What is it that makes us such bad losers?

Those who watched, with snooty incredulity, news footage of effigy-burning and riots on the Indian sub-continent during cricket’s World Cup would do well to take a glance at the reaction of English sports writers and bloggers to the elimination of our national team. Almost without exception, commentators have seemed unable to contain their fury and disappointment.

In that home of family values, the Daily Mail, for example, their man Jeff Powell churned out the usual terms of abuse – yellow-bellied, scarlet-faced, craven, spineless, embarrassing, shameful and so on – before reaching a rather striking conclusion about the coach and the captain. “Let us just say that hanging would be too good for Fletcher, Vaughan and most of their fellow failures to defeat a single top-flight team on this calamitous expedition.”

Rage has obviously done something terrible to Jeff’s syntax, but we catch his drift. The punishment meted out to Bob Woolmer, Pakistan’s coach, after their defeat – murder – has clearly impressed at least one journalist. He was not alone.
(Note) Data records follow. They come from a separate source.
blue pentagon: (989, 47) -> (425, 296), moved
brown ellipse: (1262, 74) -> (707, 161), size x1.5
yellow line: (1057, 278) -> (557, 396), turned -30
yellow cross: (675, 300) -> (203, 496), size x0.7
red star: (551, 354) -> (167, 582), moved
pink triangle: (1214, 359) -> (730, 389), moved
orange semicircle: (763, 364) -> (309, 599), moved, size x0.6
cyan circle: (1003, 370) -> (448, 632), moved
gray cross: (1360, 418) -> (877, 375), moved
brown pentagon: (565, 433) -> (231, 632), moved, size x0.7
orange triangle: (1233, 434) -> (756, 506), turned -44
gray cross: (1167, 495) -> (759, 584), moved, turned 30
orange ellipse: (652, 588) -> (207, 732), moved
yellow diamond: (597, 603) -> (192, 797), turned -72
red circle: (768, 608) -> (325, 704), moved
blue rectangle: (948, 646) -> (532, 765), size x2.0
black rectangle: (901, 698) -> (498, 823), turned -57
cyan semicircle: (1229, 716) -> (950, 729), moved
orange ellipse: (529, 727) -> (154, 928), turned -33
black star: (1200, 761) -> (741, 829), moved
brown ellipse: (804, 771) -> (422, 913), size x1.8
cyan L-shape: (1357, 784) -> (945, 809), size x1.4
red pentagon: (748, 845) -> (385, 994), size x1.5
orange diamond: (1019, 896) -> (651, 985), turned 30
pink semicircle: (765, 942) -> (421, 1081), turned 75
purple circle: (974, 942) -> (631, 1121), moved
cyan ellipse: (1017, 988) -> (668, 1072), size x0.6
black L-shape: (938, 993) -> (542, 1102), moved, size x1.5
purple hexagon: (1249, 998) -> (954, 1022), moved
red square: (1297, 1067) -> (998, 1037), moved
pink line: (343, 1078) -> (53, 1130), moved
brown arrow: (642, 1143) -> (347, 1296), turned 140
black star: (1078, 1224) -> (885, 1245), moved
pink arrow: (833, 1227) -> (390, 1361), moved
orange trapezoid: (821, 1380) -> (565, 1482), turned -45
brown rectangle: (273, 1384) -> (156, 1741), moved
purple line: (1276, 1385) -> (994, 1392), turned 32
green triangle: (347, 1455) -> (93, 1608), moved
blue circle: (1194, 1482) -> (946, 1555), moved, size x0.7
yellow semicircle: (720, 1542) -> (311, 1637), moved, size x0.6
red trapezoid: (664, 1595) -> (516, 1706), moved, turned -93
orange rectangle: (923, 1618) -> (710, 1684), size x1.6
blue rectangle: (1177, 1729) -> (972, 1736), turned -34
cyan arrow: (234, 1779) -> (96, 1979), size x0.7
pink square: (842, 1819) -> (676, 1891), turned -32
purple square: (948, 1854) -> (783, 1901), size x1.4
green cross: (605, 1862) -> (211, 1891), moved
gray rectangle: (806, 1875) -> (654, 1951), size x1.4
Without dipping more than a toe into the shark-pool occupied by sports columnists, one becomes aware of astonishing levels of rage and bitterness at the English team’s failure to reach the last four of the World Cup. No nation, it seems, is worse at taking defeat than the very country which once prided itself as the natural home of the good loser.
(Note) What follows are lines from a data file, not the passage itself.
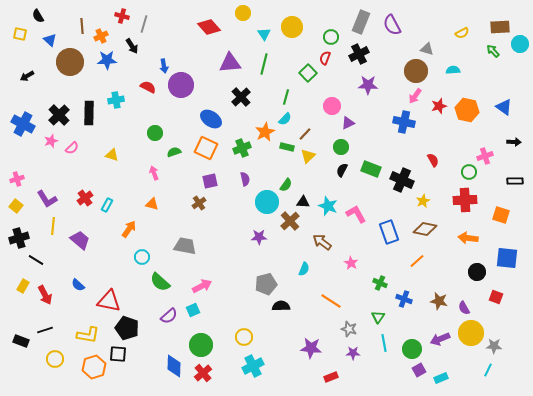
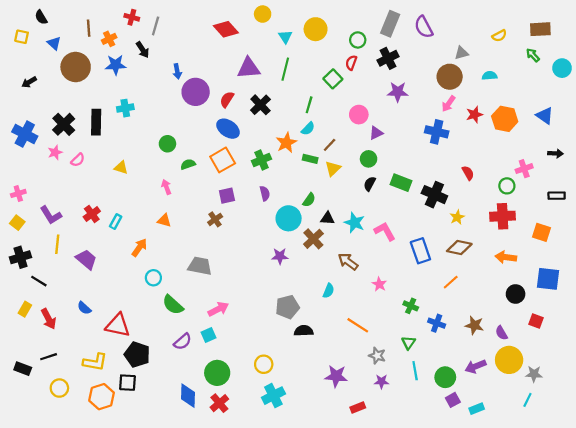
cyan circle: (520, 44) -> (562, 68), moved
gray triangle: (427, 49) -> (461, 53), turned -32
red semicircle: (148, 87) -> (227, 99), moved, turned -84
orange square: (206, 148) -> (223, 160), turned 35

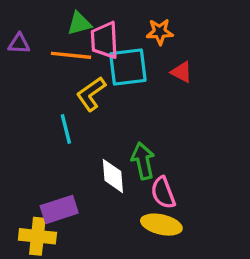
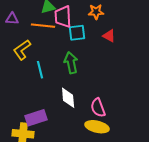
cyan square: (128, 67) -> (77, 33), size x0.7
yellow L-shape: (91, 94) -> (22, 50), moved
green arrow: (143, 161) -> (71, 63), moved

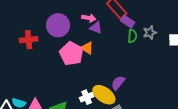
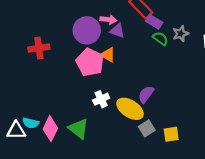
purple circle: (58, 25) -> (87, 30), moved
green semicircle: (132, 36) -> (160, 39), turned -56
white cross: (87, 97) -> (101, 99), moved

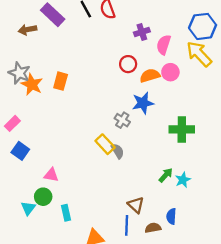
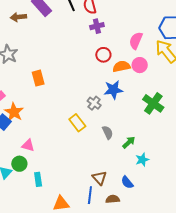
purple cross: (142, 32) -> (97, 26), moved
orange rectangle: (61, 81) -> (38, 78), moved, turned -35
orange star: (32, 85) -> (14, 112), moved
green cross: (182, 129) -> (153, 103), moved, turned 30
gray semicircle: (118, 151) -> (108, 132), moved
green arrow: (166, 175) -> (129, 142), moved
blue semicircle: (171, 216) -> (127, 182), moved, turned -48

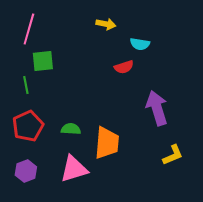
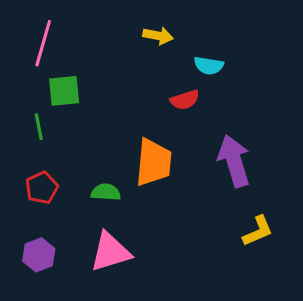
red pentagon: (28, 126) -> (42, 188), size x0.7
orange trapezoid: (107, 143) -> (154, 162), moved

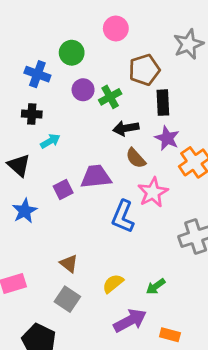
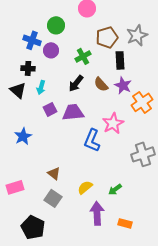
gray star: (188, 44) -> (137, 35), moved
purple circle: (83, 90) -> (51, 50), moved
black arrow: (126, 128) -> (76, 83), moved, turned -42
cyan arrow: (50, 141) -> (41, 87), turned 136
brown semicircle: (136, 158) -> (101, 84), moved
black triangle: (19, 165) -> (18, 90), moved
purple square: (63, 189) -> (50, 109), moved
purple arrow: (130, 321) -> (97, 213), turned -65

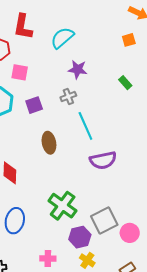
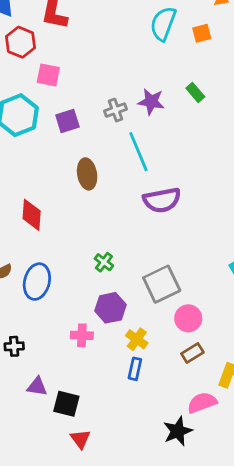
cyan semicircle: (62, 38) -> (163, 24), moved, turned -30
purple star: (78, 69) -> (151, 102), moved
green cross: (63, 206) -> (104, 262), size x0.5
pink circle: (130, 233) -> (188, 318), moved
purple hexagon: (80, 237) -> (110, 308), moved

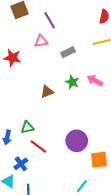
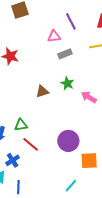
purple line: (50, 20) -> (71, 21), moved
pink triangle: (41, 41) -> (54, 36), moved
pink arrow: (95, 81) -> (89, 97), moved

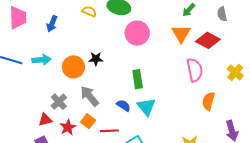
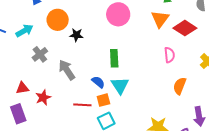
cyan arrow: (41, 60) -> (24, 31), turned -30
orange circle: (73, 67) -> (58, 20), moved
pink semicircle: (195, 70) -> (169, 55), size x0.7
gray cross: (59, 102) -> (40, 54), moved
orange square: (88, 121) -> (103, 100), moved, turned 32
There is more to all this than bats and balls, coaches and players, high expectations dashed. Nations who are used to winning – Australia, America, Germany – tend to see defeat as an annoying deviation from the norm, a problem that needs to be fixed. Even those who rioted in Karachi and Delhi after Pakistan and India were eliminated from the contest would not have connected sporting defeat with a general national malaise.

For us, it is deeply and uniquely personal. Much of what is habitually written after an English team is defeated on an important occasion reveals what psychologists call “transference”. The intense hatred and disappointment expressed by writers is essentially directed at themselves.

English sportsmen, particularly those in team games, represent the spirit of the nation, and that is their undoing. The national spirit is self-doubting, doom-laden, convinced that even the greatest victory is little more than a brief respite in a general condition of defeat. Look at, or listen to, an English crowd while their team is winning: the tone is not of triumph or happiness but of anxiety, foreboding. The spectators know that it is only a matter of time before that never-ending losing streak reasserts itself and the status quo of misery is established once more.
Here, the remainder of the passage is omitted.